Going through the entries below, copy out each line that contains "APERITIVOS".

▶ [Provided records]:
*** Begin section ***

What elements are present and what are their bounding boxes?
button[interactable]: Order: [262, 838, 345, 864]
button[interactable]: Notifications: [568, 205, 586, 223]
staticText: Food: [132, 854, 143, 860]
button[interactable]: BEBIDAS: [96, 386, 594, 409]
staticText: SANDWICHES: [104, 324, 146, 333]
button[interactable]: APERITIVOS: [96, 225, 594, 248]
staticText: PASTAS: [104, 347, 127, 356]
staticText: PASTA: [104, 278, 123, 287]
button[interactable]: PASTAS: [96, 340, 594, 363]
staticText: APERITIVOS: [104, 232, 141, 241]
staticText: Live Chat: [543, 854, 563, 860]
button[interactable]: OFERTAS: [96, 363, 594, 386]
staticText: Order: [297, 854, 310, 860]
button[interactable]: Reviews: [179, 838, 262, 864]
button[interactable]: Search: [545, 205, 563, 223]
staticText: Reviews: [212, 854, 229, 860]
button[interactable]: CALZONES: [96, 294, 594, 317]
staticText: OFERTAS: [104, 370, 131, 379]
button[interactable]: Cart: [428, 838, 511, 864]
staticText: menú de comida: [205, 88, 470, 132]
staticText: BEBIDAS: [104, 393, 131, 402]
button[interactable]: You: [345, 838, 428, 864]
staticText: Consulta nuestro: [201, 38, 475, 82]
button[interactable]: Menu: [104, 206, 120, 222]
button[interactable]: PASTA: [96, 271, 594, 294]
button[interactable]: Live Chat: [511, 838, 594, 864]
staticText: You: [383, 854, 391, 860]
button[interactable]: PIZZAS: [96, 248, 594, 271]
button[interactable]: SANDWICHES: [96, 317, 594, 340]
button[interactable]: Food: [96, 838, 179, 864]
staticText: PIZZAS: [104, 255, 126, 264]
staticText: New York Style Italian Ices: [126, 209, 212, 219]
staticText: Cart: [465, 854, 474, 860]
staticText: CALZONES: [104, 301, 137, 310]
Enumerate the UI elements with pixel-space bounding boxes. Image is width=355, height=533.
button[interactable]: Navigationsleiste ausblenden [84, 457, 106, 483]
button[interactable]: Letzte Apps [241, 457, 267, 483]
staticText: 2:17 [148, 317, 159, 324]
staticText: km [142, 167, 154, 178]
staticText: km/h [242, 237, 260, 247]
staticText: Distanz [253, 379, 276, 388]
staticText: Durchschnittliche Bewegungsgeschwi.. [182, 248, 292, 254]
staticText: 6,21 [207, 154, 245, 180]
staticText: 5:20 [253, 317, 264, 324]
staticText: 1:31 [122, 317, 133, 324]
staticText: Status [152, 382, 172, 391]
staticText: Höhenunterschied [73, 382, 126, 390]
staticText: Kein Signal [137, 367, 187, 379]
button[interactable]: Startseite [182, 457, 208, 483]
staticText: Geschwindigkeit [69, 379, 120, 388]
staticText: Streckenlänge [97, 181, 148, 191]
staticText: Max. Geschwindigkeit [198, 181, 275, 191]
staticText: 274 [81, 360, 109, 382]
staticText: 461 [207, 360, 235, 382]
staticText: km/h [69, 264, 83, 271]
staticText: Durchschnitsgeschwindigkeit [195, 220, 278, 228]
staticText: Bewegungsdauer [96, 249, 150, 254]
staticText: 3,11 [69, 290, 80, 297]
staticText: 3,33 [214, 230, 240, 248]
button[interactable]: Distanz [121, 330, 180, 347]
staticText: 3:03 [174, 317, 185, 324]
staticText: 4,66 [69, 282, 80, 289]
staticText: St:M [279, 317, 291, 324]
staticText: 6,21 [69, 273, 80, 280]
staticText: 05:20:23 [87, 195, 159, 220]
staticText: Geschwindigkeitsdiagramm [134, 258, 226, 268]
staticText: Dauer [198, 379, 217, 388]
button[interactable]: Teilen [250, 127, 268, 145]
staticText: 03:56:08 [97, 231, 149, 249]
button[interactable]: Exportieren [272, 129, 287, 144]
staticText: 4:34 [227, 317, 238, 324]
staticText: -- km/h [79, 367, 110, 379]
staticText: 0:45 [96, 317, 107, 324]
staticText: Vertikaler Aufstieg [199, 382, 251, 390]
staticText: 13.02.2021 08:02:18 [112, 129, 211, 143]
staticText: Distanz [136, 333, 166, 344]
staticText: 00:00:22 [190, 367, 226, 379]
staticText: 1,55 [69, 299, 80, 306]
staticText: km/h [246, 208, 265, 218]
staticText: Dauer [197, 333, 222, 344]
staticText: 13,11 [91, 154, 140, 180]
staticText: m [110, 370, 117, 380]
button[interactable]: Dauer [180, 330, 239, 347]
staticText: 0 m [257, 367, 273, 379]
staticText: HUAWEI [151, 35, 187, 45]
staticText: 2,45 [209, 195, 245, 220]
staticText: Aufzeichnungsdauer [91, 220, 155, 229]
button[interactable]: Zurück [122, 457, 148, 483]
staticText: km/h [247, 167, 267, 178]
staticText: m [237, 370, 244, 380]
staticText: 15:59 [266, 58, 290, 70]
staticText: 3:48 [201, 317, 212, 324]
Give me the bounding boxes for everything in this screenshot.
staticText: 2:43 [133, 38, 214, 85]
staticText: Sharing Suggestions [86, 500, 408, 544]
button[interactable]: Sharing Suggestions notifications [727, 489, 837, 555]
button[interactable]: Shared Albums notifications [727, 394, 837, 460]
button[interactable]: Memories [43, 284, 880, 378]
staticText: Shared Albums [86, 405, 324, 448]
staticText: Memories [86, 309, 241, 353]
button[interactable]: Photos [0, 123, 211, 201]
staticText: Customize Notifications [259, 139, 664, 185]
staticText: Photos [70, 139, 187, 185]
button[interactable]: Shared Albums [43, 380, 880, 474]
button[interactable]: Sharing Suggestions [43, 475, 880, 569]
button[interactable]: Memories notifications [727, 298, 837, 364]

*** End section ***

▶ [Written solution]:
button[interactable]: APERITIVOS: [96, 225, 594, 248]
staticText: APERITIVOS: [104, 232, 141, 241]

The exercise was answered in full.